Saved entries:

----------------------------------------

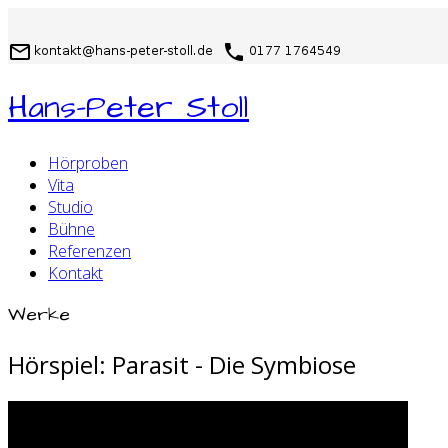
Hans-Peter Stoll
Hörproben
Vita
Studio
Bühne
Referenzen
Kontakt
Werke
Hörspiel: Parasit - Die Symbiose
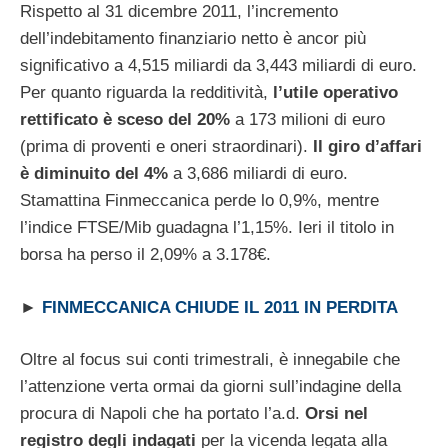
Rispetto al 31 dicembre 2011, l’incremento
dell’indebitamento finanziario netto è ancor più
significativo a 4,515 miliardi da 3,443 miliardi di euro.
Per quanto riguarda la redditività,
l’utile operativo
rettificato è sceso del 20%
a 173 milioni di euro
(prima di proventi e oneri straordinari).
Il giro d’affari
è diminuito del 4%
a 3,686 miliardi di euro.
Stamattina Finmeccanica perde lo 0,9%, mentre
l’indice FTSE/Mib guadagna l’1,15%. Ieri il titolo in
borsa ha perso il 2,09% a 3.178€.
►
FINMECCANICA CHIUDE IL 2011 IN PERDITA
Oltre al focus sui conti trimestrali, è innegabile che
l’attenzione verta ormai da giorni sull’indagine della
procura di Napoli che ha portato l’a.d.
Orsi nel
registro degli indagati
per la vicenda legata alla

----------------------------------------

● **EXERCISE DETAILS**: Taking the entries above, write out exactly the lines starting with the line containing "è diminuito del 4%" and going on through the line containing "l’attenzione verta ormai", both included, and nothing else.

● **EXERCISE ANSWER**:
è diminuito del 4%
a 3,686 miliardi di euro.
Stamattina Finmeccanica perde lo 0,9%, mentre
l’indice FTSE/Mib guadagna l’1,15%. Ieri il titolo in
borsa ha perso il 2,09% a 3.178€.
►
FINMECCANICA CHIUDE IL 2011 IN PERDITA
Oltre al focus sui conti trimestrali, è innegabile che
l’attenzione verta ormai da giorni sull’indagine della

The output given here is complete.